Ingediend | 23 september 2019 |
---|---|
Beantwoord | 23 oktober 2019 (na 30 dagen) |
Indiener | Henk van Gerven |
Beantwoord door | Bruno Bruins (minister volksgezondheid, welzijn en sport) (VVD) |
Onderwerpen | geneesmiddelen en medische hulpmiddelen verzekeringen zorg en gezondheid |
Bron vraag | https://zoek.officielebekendmakingen.nl/kv-tk-2019Z17723.html |
Bron antwoord | https://zoek.officielebekendmakingen.nl/ah-tk-20192020-476.html |
Met deze beantwoording informeer ik u over de voortgang van voorbereiding van het voorwaardelijke toelatingstraject van Spinraza. Ik zal separaat ook nog een brief aan de Tweede Kamer sturen met onderstaande update.
Het Zorginstituut heeft mij geadviseerd over de voorwaardelijke toelating van Spinraza. Zoals eerder gesteld zijn de inspanningen van alle partijen erop gericht om 1 januari 2020 voor de eerste patiënten de behandeling op te kunnen starten. Dat geldt enerzijds voor Biogen, behandelcentrum en patiëntenorganisatie als het gaat om het opzetten, opstarten, uitvoeren van de behandelingen en het onderzoek en anderzijds voor VWS en het Zorginstituut als het gaat om de tijdige besluitvorming over de voorwaardelijke toelating van Spinraza.

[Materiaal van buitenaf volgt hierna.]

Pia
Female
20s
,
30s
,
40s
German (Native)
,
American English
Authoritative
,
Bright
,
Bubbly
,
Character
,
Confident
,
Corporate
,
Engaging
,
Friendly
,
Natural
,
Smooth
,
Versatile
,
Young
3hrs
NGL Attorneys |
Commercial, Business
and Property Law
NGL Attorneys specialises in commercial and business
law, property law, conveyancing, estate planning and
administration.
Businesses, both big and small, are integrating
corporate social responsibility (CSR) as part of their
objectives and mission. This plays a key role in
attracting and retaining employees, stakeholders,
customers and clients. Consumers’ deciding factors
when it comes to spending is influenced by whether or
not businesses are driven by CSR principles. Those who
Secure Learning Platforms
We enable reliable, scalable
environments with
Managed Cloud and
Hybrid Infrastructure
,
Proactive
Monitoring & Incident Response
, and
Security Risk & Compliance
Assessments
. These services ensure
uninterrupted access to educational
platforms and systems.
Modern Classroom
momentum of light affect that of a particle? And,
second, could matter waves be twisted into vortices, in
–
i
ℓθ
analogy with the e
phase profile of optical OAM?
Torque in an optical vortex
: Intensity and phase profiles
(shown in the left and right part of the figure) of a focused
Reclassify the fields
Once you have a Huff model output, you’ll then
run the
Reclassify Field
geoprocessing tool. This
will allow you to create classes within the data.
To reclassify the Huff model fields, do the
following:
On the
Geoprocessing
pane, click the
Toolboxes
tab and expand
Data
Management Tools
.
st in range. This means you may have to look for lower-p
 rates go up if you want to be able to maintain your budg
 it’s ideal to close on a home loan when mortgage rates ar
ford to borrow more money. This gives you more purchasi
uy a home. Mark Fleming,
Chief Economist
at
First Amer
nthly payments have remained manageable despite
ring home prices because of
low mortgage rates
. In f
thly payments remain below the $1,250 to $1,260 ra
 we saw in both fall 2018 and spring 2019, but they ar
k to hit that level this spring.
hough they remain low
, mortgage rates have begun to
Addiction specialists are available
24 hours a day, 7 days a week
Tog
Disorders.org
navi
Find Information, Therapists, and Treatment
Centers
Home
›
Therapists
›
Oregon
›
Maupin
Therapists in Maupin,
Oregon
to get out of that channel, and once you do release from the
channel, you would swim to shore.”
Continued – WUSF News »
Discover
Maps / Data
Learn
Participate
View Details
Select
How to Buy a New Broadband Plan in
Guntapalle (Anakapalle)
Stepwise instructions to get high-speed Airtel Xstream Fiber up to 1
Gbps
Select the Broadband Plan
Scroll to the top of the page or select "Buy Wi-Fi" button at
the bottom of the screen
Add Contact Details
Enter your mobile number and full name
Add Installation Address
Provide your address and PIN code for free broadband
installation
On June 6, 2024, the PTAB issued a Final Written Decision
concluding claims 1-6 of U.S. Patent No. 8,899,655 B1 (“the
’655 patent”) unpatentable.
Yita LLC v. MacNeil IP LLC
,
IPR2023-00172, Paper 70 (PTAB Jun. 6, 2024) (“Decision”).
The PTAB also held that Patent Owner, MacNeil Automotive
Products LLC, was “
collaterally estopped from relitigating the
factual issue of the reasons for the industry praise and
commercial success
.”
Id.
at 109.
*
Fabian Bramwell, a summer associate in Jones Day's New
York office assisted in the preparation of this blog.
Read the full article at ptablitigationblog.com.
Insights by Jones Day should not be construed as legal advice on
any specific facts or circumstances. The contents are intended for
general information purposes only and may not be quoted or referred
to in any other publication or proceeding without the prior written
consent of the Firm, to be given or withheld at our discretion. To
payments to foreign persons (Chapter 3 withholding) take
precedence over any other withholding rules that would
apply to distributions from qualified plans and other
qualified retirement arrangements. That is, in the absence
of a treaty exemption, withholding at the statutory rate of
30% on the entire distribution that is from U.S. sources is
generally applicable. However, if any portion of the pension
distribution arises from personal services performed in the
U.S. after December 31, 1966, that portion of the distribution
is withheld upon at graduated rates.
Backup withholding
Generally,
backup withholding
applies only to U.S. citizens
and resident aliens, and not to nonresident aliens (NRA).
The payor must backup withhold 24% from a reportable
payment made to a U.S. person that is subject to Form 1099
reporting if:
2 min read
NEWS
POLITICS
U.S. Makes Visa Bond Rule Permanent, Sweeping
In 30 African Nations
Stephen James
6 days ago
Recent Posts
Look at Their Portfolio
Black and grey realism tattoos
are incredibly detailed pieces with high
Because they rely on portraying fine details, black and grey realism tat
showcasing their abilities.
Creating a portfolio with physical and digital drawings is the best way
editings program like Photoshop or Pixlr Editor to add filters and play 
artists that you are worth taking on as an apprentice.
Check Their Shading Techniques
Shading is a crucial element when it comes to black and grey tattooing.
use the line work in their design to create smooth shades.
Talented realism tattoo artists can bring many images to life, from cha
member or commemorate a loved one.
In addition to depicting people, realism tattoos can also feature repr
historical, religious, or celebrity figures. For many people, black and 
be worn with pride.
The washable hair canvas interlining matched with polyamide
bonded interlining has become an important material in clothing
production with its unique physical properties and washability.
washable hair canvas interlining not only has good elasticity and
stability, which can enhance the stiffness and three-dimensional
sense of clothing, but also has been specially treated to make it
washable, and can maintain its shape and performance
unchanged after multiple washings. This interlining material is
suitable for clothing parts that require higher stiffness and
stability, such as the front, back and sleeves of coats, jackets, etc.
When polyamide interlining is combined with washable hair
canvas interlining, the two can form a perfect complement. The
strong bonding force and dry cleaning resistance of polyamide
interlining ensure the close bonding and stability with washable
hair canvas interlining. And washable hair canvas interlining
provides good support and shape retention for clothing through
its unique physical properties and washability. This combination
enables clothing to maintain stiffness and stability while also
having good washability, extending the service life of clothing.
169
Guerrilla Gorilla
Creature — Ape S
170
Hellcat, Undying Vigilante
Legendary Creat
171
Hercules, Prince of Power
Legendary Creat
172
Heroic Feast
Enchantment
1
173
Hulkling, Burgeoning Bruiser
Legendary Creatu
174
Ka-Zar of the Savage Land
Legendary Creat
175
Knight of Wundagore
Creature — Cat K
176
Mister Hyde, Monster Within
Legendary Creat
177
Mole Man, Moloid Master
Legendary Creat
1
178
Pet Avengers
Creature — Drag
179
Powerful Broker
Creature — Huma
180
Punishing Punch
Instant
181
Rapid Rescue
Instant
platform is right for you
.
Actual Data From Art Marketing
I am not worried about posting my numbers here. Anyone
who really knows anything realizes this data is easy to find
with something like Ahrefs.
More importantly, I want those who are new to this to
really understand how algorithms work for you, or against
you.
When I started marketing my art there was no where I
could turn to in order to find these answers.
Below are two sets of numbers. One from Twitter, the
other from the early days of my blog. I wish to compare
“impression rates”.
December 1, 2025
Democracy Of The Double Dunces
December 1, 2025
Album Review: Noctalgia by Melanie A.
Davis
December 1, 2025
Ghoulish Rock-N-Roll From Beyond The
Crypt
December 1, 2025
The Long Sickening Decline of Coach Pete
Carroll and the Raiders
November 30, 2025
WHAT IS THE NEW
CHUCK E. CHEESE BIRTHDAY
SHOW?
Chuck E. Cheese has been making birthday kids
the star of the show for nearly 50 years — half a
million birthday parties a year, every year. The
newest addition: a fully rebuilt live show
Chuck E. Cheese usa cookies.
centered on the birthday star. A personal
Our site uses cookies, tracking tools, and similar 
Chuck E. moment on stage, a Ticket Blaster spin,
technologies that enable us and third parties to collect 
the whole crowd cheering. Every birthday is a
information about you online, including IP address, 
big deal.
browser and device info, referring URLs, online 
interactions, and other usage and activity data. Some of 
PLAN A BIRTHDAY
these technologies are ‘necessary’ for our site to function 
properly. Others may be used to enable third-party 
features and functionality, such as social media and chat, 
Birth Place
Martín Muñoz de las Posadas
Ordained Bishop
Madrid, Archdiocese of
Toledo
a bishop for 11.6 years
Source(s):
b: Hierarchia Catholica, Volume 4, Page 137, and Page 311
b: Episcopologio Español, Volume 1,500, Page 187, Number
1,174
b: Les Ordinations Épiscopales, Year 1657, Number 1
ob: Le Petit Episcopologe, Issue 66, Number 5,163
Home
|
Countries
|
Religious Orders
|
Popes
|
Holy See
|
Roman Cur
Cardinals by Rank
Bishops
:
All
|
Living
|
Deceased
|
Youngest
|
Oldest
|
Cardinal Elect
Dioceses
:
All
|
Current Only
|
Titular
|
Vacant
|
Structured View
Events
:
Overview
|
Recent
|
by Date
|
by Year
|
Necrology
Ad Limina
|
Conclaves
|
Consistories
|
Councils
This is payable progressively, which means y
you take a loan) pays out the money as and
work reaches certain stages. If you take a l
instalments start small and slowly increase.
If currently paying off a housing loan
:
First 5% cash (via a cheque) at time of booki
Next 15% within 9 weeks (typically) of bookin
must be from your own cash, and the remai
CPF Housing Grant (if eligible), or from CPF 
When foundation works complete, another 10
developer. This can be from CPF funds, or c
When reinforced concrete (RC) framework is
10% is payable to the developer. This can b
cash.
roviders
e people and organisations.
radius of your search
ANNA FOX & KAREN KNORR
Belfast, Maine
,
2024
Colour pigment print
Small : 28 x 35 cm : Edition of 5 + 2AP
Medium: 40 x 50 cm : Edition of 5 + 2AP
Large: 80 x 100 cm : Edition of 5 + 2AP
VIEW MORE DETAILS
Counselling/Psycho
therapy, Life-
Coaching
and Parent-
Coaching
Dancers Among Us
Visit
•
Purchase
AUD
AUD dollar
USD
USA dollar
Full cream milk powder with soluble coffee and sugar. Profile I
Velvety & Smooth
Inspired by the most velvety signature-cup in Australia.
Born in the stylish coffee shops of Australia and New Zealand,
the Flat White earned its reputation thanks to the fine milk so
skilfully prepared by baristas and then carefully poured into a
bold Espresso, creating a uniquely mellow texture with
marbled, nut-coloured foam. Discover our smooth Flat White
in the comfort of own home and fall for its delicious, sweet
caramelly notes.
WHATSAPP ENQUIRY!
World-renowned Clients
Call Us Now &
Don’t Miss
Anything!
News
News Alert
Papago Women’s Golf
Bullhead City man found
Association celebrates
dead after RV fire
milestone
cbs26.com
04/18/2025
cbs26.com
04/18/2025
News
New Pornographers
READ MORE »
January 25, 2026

Uit het advies van het Zorginstituut blijkt dat op basis van input van de partijen rekening wordt gehouden met een inclusieperiode van twee jaar. Het UMC Utrecht heeft aangegeven dat zij zich afgelopen periode inclusief de zomer zeer heeft ingespannen om de zorglogistiek met betrekking tot de extra patiëntenstroom op orde te krijgen. Het is van belang dat het logistieke proces zorgvuldig wordt uitgedacht zodat de zorgkwaliteit van andere patiëntengroepen niet ten koste gaat van de grote toestroom aan patiënten.
Ik vind het van belang dat de behandeling van deze patiënten zo snel mogelijk start. Hiervoor is het noodzakelijk om ook de financiële zaken goed te regelen. Partijen (Biogen, UMC Utrecht, en de patiëntenorganisatie) werken op dit moment aan de uitwerking van het convenant dat zich momenteel in de afrondende fase bevindt en medio november zal worden voltooid. De afspraken die daar in gemaakt worden zullen dan nog wel moeten landen in inkoopcontracten met zorgverzekeraars. Voor het zorg inkooptraject met zorgverzekeraars worden echter geen belemmeringen voorzien, omdat de financiële middelen t.b.v. voorwaardelijke toelatingstrajecten zoals te doen gebruikelijk aanvullend aan het MSZ-kader worden toegevoegd. Daarnaast maak ik nog financiële afspraken met Biogen over de geneesmiddelkosten voor de gehele onderzoeksperiode.
Hierboven heb ik aangegeven dat genoemde partijen gezamenlijk inzetten op het stapsgewijs starten van de behandelingen, waarbij ik heb aangegeven dat de inspanningen van partijen erop zijn gericht om 1 januari 2020 behandelingen voor de eerste patiënten op te kunnen starten. Zo snel als mogelijk zullen ook de andere patiënten worden geïncludeerd binnen de behandelcapaciteit van het UMC Utrecht.
Ik begrijp dat het uitermate zwaar is voor patiënten om in deze onzekerheid te zitten. Daarom span ik mij samen met de partijen tot het uiterste in om behandeling vanaf de start van de voorwaardelijke toelating zo spoedig mogelijk voor alle patiënten beschikbaar te maken. Zodra het convenant is afgerond en Spinraza als definitieve kandidaat wordt aangedragen voor Voorwaardelijke Toelating zal ik u conform de standaardprocedure nader informeren.
De vragen van het Kamerlid Van Gerven (SP) over Voorwaardelijke toelating van Spinraza tot het basispakket (2019Z17723) kunnen tot mijn spijt niet binnen de gebruikelijke termijn worden beantwoord. De reden van het uitstel is dat afstemming ten behoeve van de beantwoording meer tijd vergt. Ik zal u zo spoedig mogelijk de antwoorden op de Kamervragen doen toekomen.